Forest recreation major Nicole Fernung is spending her summer north of the Artctic Circle as an intern at the remote Tjounajokk fishing camp. Despite having little access to the internet, Fernung graciously provided us with a glimpse into her summer adventure with the following entry.
For my internship I have spent many weeks in the Swedish Lapland, north of the Arctic Circle and close to the mountain border of Norway. There, among the mountains, foothills, rivers, lakes, glaciers and birch forests, there is a fishing camp called Tjuonajokk. The camp is fitted with many accommodations that are rare in the Swedish wilderness. There are a number of homey cabins, as well as a sauna, a laundry, a main house with an excellent restaurant, a dock with several motorized boats and other amenities.
Everything must be brought in and out of Tjuonajokk via helicopter as there are no roads to the camp. All of the electricity must be created by generators, and those are kept off most of the time to reserve the diesel required to run them. The drinking water is obtained from a well, and it is cleaner, colder and fresher than any other water I have ever tasted. Often I would sit at the well’s spout and look at the mountains as I drank from the steady stream.
The camp is owned by a man named Erik and his cousin Per. I only met Per for a brief time, as for the first several weeks Erik was the one physically at the camp. I worked with a number of people: the permanent hires included the chef Tim, the fishing guides Jon and Patrik and the stewardess Klara. Three students from a sport fishing school in Sweden came and went as well. Another man, Jonathan, was also there for a brief time to train the fishing guides before he left for another camp. Everyone other than myself was Swedish, but they all spoke English to varying degrees.
My job responsibilities were varied.
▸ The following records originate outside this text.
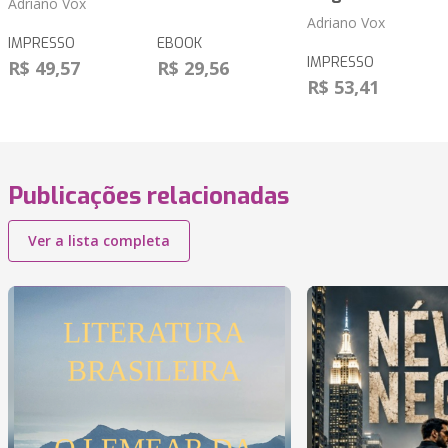
Adriano Vox
Adriano Vox
IMPRESSO
EBOOK
IMPRESSO
R$ 49,57
R$ 29,56
R$ 53,41
Publicações relacionadas
Ver a lista completa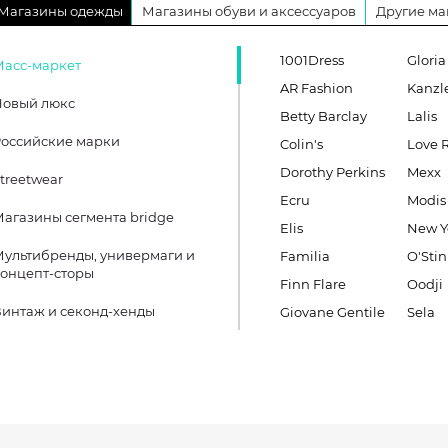
Магазины одежды
Магазины обуви и аксессуаров
Другие ма
1001Dress
Gloria
Масс-маркет
AR Fashion
Kanzl
Новый люкс
Betty Barclay
Lalis
оссийские марки
Colin's
Love 
Dorothy Perkins
Mexx
treetwear
Ecru
Modis
агазины сегмента bridge
Elis
New Y
ультибренды, универмаги и
Familia
O'Stin
онцепт-сторы
Finn Flare
Oodji
интаж и секонд-хенды
Giovane Gentile
Sela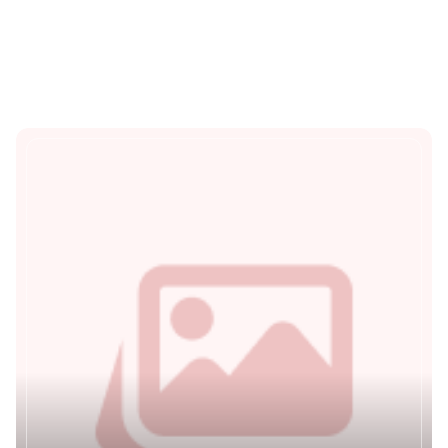
gian nghỉ dưỡng yên bình
với thiên nhiên vùng bi
phá xứ Huế.
Hành trình tâm linh và di sản – Check-in
Chùa Thánh Duyên trên núi Túy Vân
Nằm ngay sát vách xã Vinh Lộc, chùa Thánh
Duyên ngự trên đỉnh núi Túy Vân (xã Vinh Hiền)
là một ngôi quốc tư cổ kính được xếp hạng di
tích lịch sử - văn hóa cấp quốc gia. Đây là điểm
đến lý tưởng cho những ai muốn kết hợp chuyến
đi trải nghiệm thiên nhiên với hành trình tìm
kiếm sự an yên trong tâm hồn.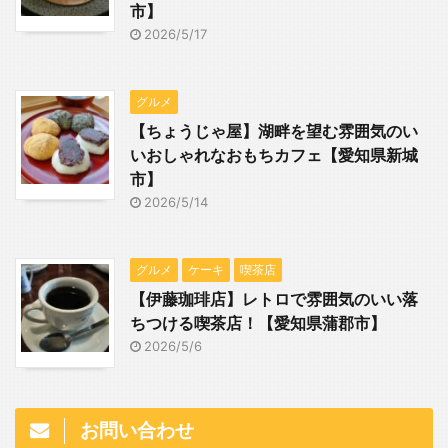
市】
2026/5/17
グルメ
【ちょうじゃ屋】湖畔を望む雰囲気のい
いおしゃれなおもちカフェ【愛知県新城
市】
2026/5/14
グルメ
ケーキ
喫茶店
【伊藤珈琲店】レトロで雰囲気のいい落
ちつける喫茶店！【愛知県蒲郡市】
2026/5/6
お問い合わせ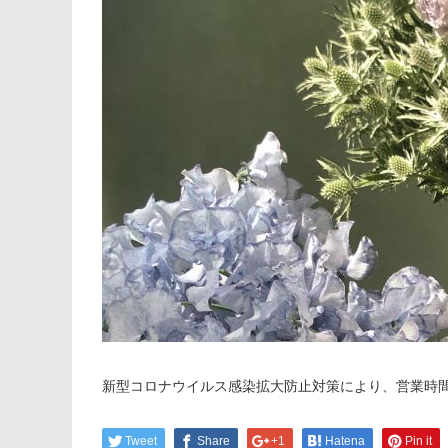
新型コロナウイルス感染拡大防止対策により、営業時間を、
Tweet
Share
+1
Hatena
Pin it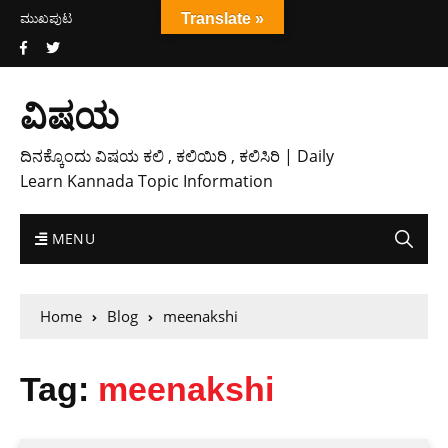
ಮುಖಪುಟ
Translate »
ವಿಷಯ
ದಿನಕ್ಕೊಂದು ವಿಷಯ ಕಲಿ , ಕಲಿಯಿರಿ , ಕಲಿಸಿರಿ | Daily
Learn Kannada Topic Information
MENU
Home
Blog
meenakshi
Tag:
meenakshi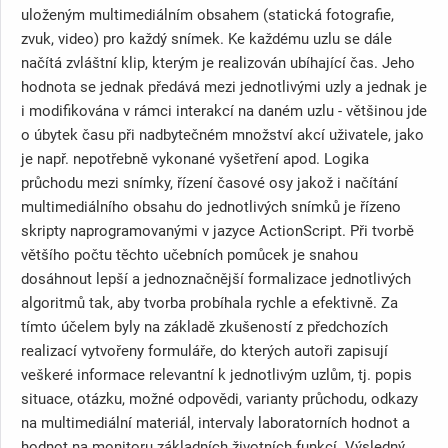
uloženým multimediálním obsahem (statická fotografie,
zvuk, video) pro každý snímek. Ke každému uzlu se dále
načítá zvláštní klip, kterým je realizován ubíhající čas. Jeho
hodnota se jednak předává mezi jednotlivými uzly a jednak je
i modifikována v rámci interakcí na daném uzlu - většinou jde
o úbytek času při nadbytečném množství akcí uživatele, jako
je např. nepotřebně vykonané vyšetření apod. Logika
průchodu mezi snímky, řízení časové osy jakož i načítání
multimediálního obsahu do jednotlivých snímků je řízeno
skripty naprogramovanými v jazyce ActionScript. Při tvorbě
většího počtu těchto učebních pomůcek je snahou
dosáhnout lepší a jednoznačnější formalizace jednotlivých
algoritmů tak, aby tvorba probíhala rychle a efektivně. Za
tímto účelem byly na základě zkušeností z předchozích
realizací vytvořeny formuláře, do kterých autoři zapisují
veškeré informace relevantní k jednotlivým uzlům, tj. popis
situace, otázku, možné odpovědi, varianty průchodu, odkazy
na multimediální materiál, intervaly laboratorních hodnot a
hodnot na monitoru základních životních funkcí. Výsledný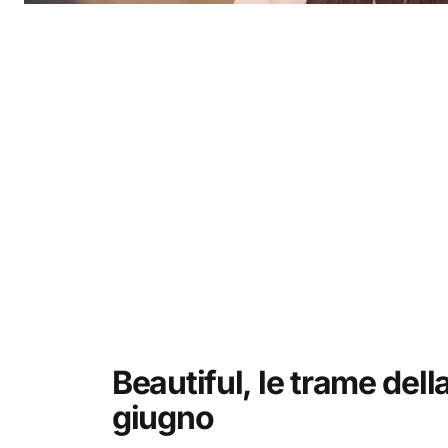
Beautiful, le trame dell
giugno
While I was charged with care of the cabins and laundry room, I also did odd jobs such as fixing the boardwalks, painting cabins, repairing boats, trimming the grass, sawing fallen trees, hauling wood and plenty of other general maintenance tasks. I spent a lot of time in the kitchen with the chef as well, learning how to make Swedish dishes and getting to eat fantastic food I had never tasted before.
When I wasn’t working I was hiking or fishing. Sometimes I would take a boat or a canoe out on my own to fish or hike somewhere more remote, or I would go along with the fishing guides for some company. There was no end of places to wander, so it was easy enough to just leave the camp and go on an adventure for a few hours. From the crests of the foothills I climbed the views were always spectacular and always different.
Tjuonajokk is a spectacular place with wonderful people and recreational opportunities. The fishing is excellent; the environment is pristine, and the views from any angle at any time of day are breathtaking. The midnight sun gives a surreal feeling - it’s almost like being in some sort of twilight zone. I would recommend the experience to anyone. I will remember Tjuonajokk and the time I have spent here for a long time, and it will always hold a special place in my mind and heart.